Lalu apa saja yang mempengaruhi Qalbu seseorang manusia? Ternyata dalam qalbu manusia ada bisikan-bisikan yang mempengaruhinya. al-Habib ‘Ali Al-Jufri dalam kitab Ayyuhal Murid menerangkan ada empat sumber bisikan qalbu manusia, yaitu :

Pertama, bersumber dari nafsu. Atau yang biasa dikenal dengan hawa nafsu. Contohnya, “Aku sedang puasa, hukumnya fardu, hari sangat panas, dan aku melihat air dingin di atas meja. Segar sekali sepertinya jika air itu kuteguk.” Itu adalah bisikan. Datangnya dari nafsu. Nafsu memang menginginginkan hal itu.  

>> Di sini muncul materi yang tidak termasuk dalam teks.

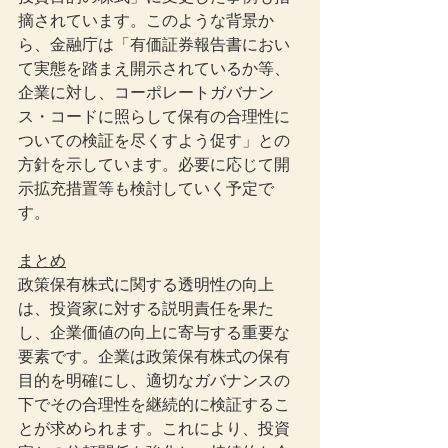
摘されています。このような背景か
ら、金融庁は「有価証券報告書におい
て実態を踏まえ開示されているか等、
企業に対し、コーポレートガバナン
ス・コードに照らして保有の合理性に
ついての検証を尽くすよう促す」との
方針を示しています。必要に応じて開
示拡充措置等も検討していく予定で
す。
まとめ
政策保有株式に関する透明性の向上
は、投資家に対する説明責任を果た
し、企業価値の向上に寄与する重要な
要素です。企業は政策保有株式の保有
目的を明確にし、適切なガバナンスの
下でその合理性を継続的に検証するこ
とが求められます。これにより、投資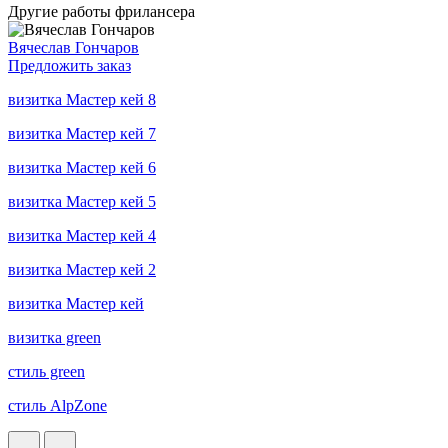
Другие работы фрилансера
Вячеслав Гончаров
Предложить заказ
визитка Мастер кей 8
визитка Мастер кей 7
визитка Мастер кей 6
визитка Мастер кей 5
визитка Мастер кей 4
визитка Мастер кей 2
визитка Мастер кей
визитка green
стиль green
стиль AlpZone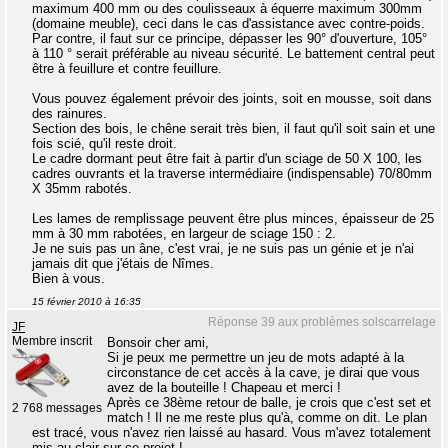
maximum 400 mm ou des coulisseaux à équerre maximum 300mm
(domaine meuble), ceci dans le cas d'assistance avec contre-poids.
Par contre, il faut sur ce principe, dépasser les 90° d'ouverture, 105°
à 110 ° serait préférable au niveau sécurité. Le battement central peut
être à feuillure et contre feuillure.
Vous pouvez également prévoir des joints, soit en mousse, soit dans
des rainures.
Section des bois, le chêne serait très bien, il faut qu'il soit sain et une
fois scié, qu'il reste droit.
Le cadre dormant peut être fait à partir d'un sciage de 50 X 100, les
cadres ouvrants et la traverse intermédiaire (indispensable) 70/80mm
X 35mm rabotés.
Les lames de remplissage peuvent être plus minces, épaisseur de 25
mm à 30 mm rabotées, en largeur de sciage 150 : 2.
Je ne suis pas un âne, c'est vrai, je ne suis pas un génie et je n'ai
jamais dit que j'étais de Nîmes.
Bien à vous.
15 février 2010 à 16:35
Réponse 39 aux problèmes solscarrelage
JF
Membre inscrit
Bonsoir cher ami,
Si je peux me permettre un jeu de mots adapté à la
circonstance de cet accès à la cave, je dirai que vous
avez de la bouteille ! Chapeau et merci !
Après ce 38ème retour de balle, je crois que c'est set et
2 768 messages
match ! Il ne me reste plus qu'à, comme on dit. Le plan
est tracé, vous n'avez rien laissé au hasard. Vous m'avez totalement
mis au clair sur ce projet !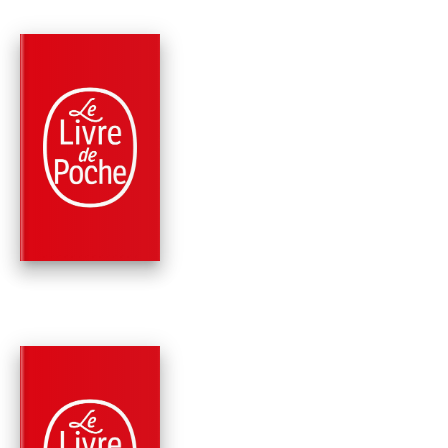
PARUTION : 26/08/2015
408 PAGES
ROMANS
LES COUSINS BELL
Jean Anglade
PARUTION : 10/09/2014
408 PAGES
ROMANS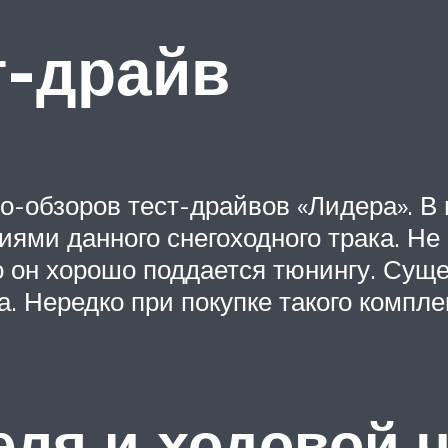
т-драйв
о-обзоров тест-драйвов «Лидера». В 
ми данного снегоходного трака. Не с
 он хорошо поддается тюнингу. Суще
 Нередко при покупке такого компле
еля и ходовой 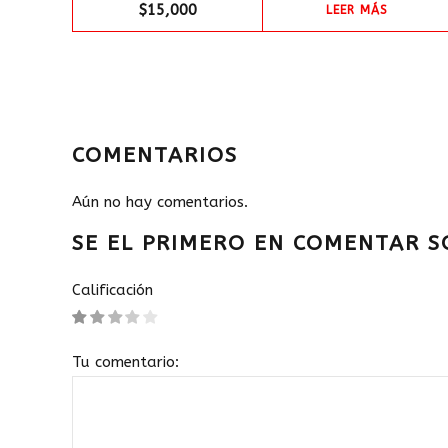
$
15,000
LEER MÁS
COMENTARIOS
Aún no hay comentarios.
SE EL PRIMERO EN COMENTAR SO
Calificación
Tu comentario: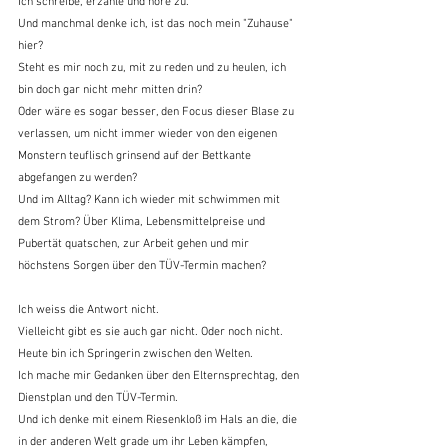
Ich schreibe, erzähle und höre zu.
Und manchmal denke ich, ist das noch mein "Zuhause" 
hier?
Steht es mir noch zu, mit zu reden und zu heulen, ich 
bin doch gar nicht mehr mitten drin?
Oder wäre es sogar besser, den Focus dieser Blase zu 
verlassen, um nicht immer wieder von den eigenen 
Monstern teuflisch grinsend auf der Bettkante 
abgefangen zu werden?
Und im Alltag? Kann ich wieder mit schwimmen mit 
dem Strom? Über Klima, Lebensmittelpreise und 
Pubertät quatschen, zur Arbeit gehen und mir 
höchstens Sorgen über den TÜV-Termin machen?
Ich weiss die Antwort nicht.
Vielleicht gibt es sie auch gar nicht. Oder noch nicht.
Heute bin ich Springerin zwischen den Welten.
Ich mache mir Gedanken über den Elternsprechtag, den 
Dienstplan und den TÜV-Termin.
Und ich denke mit einem Riesenkloß im Hals an die, die 
in der anderen Welt grade um ihr Leben kämpfen,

Kedua, bersumber dari setan. Dalam sebuah hadits riwayat Ibnu Abi Syaibah dari Ibnu ‘Abbas disebutkan bahwa Rasulullah shallallahu ‘alaihi wasallam:

   الشَّيْطَانُ جَاثِمٌ عَلَى قَلْبِ ابْنِ آدَمَ، فَإِذَا ذَكَرَ اللَّهَ خَنَسَ وَإِذَا سَهَا وَغَفَلَ وَسْوَسَ  

“Setan itu senantiasa mendekam dalam hati bani Adam. Jika bani Adam berdzikir kepada Allah, maka ia bersembunyi dalam hatinya. Dan ketika ia lupa kepada-Nya, maka setan kembali membisikinya.”   Bisikan yang bersumber dari setan ini juga biasa disebut dengan waswas, sebagaimana firman Allah, Dari kejahatan waswas (bisikan) setan yang biasa bersembunyi, (Q.S. an-Nas [114]: 4
Ketiga, bersumber dari malaikat. Dalam sebuah hadits yang diriwayatkan Ibnu al-Mubarak dari Ibnu Mas‘ud. Rasulullah shallallahu ‘alaihi wasallam bersabda:

  لِابْنِ آدَمَ لَمَّتَانِ: لَمَّةٌ مِنَ الْمَلَكِ، وَلَمَّةٌ مِنَ الشَّيْطَانِ، فَأَمَّا لَمَّةُ الْمَلَكِ فَإِيعَادٌ بِالْخَيْرِ، وَتَصْدِيقٌ بِالْحَقِّ، وَتَطْيِيبٌ بِالنَّفْسِ، وَأَمَّا لَمَّةُ الشَّيْطَانِ، فَإِيعَادٌ بِالشَّرِّ، وَتَكْذِيبٌ بِالْحَقِّ، وَتَخْبِيثٌ بِالنَّفْسِ    

“Ada dua lammah (bisikan) bagi ibnu Adam, yakni lammah setan dan lammah malaikat. Lammah malaikat mendorong kepada kebaikan, membenarkan yang hak, dan menjernihkan jiwa. Sedangkan lammah setan mendorong kepada keburukan, mendustakan yang hak, dan mengotori jiwa.”   Artinya, siapa saja yang mendapati dorongan kebaikan, ketahuilah bahwa salah satunya datang dari malaikat, meski pada hakikatnya datang dari Allah. Bersyukurlah pada-Nya. Sebaliknya, siapa saja yang mendapati bisikan buruk, maka berlindunglah kepada-Nya, sebab bisikan buruk salah satunya datang dari setan.  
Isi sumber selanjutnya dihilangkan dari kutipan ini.